Since loot isn't really the focus of the advancement game, what is? Well, that would be Deeds, mechanisms that give your character's statistics boosts depending on what s/he did in the world. These can come from ridding locations of certain pesky inhabitants, exploring certain sets of locations, finding specific items, or even completing sets of quests or mini-quests. There are even a few hidden ones, for which you have to visit a specific location at a specific time, or locate an event that only takes place when certain conditions are met. The dev team boasts that this makes every character unique, but we all know that's bunk - still, it's a Pavlovian trick which hasn't been used in MMOs before, and it's a welcome addition. The removal of loot as a focus also means that LOTRO is missing that addictive WoW-quality of constant minuscule stat improvement via better equipment.

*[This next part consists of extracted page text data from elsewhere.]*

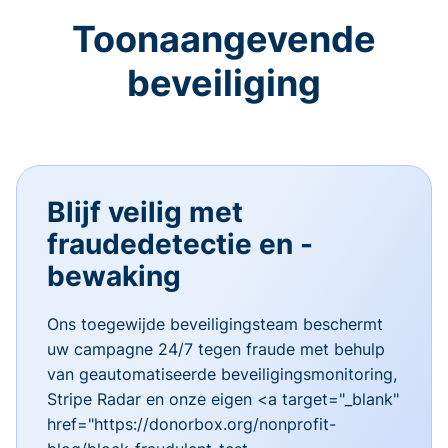
Toonaangevende
beveiliging
Blijf veilig met
fraudedetectie en -
bewaking
Ons toegewijde beveiligingsteam beschermt
uw campagne 24/7 tegen fraude met behulp
van geautomatiseerde beveiligingsmonitoring,
Stripe Radar en onze eigen <a target="_blank"
href="https://donorbox.org/nonprofit-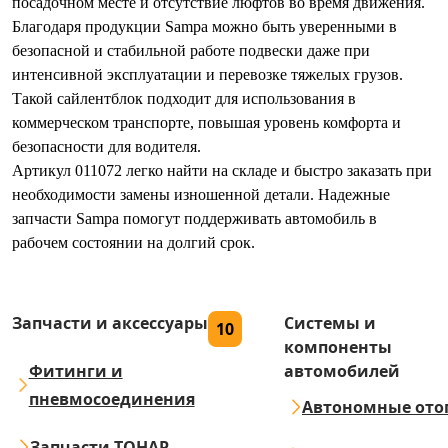
посадочном месте и отсутствие люфтов во время движения.
Благодаря продукции Sampa можно быть уверенными в
безопасной и стабильной работе подвески даже при
интенсивной эксплуатации и перевозке тяжелых грузов.
Такой сайлентблок подходит для использования в
коммерческом транспорте, повышая уровень комфорта и
безопасности для водителя.
Артикул 011072 легко найти на складе и быстро заказать при
необходимости замены изношенной детали. Надежные
запчасти Sampa помогут поддерживать автомобиль в
рабочем состоянии на долгий срок.
Запчасти и аксессуары
Системы и
10
компоненты
Фитинги и
автомобилей
пневмосоединения
Автономные ото
Запчасти ТОНАР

Finally, there is Player vs. Player. It is possibly the only area where Turbine did something different than the norm, but it will take a while for it to take off properly. Here's why. PvP is between Sauron's army and the free world humanoids - but the catch is that only the the free world people (henceforth freeps) are created via normal MMO-like progress. On the monster side, any player that has a freep level 10 or higher can instantly make a level 50 monster and go wreak havoc in a certain zone of the world (The Ettenmoors, and presumably more to come later in the game's life). This level 50 monster cannot be leveled past level 50, but by completing Quests and accomplishing Deeds (much like the freeps except the monsters can't leave the Ettenmoors) it can be tweaked with various stat boosts and special abilities. This lets most of the playerbase enjoy their PvE (Player vs. Environment) gameplay without interruption, but it also makes the game uninteresting to those seeking combat with fellow humans. One would think that allowing players to play as monsters openly in the world would be an interesting, and novel proposition but that's a discussion for another node (which I might yet author). As it is, there is simply no room for griefing in this game, which is great for those of us who prefer to play in peace.
And that's about it! Apart from the fact it's a little less loot-centric and more quest- and exploration- centric and from some improvements in quests mechanisms and quest variety (no small feats these in a stale genre!), the game plays pretty much like every other MMO out there. You go forth, you commit mass murder on a nearly genocidal scale of critters that are deemed "evil", and you obtain better gear and stats so you can do it again tomorrow. If you need a break from whatever your MMO-du-jour is, I can recommend LOTRO as a low-impact alternative without hesitation. If you've already played any fantasy-themed MMO, you should probably give this one a miss - unless you really want to see what Rivendell looks like in digital form.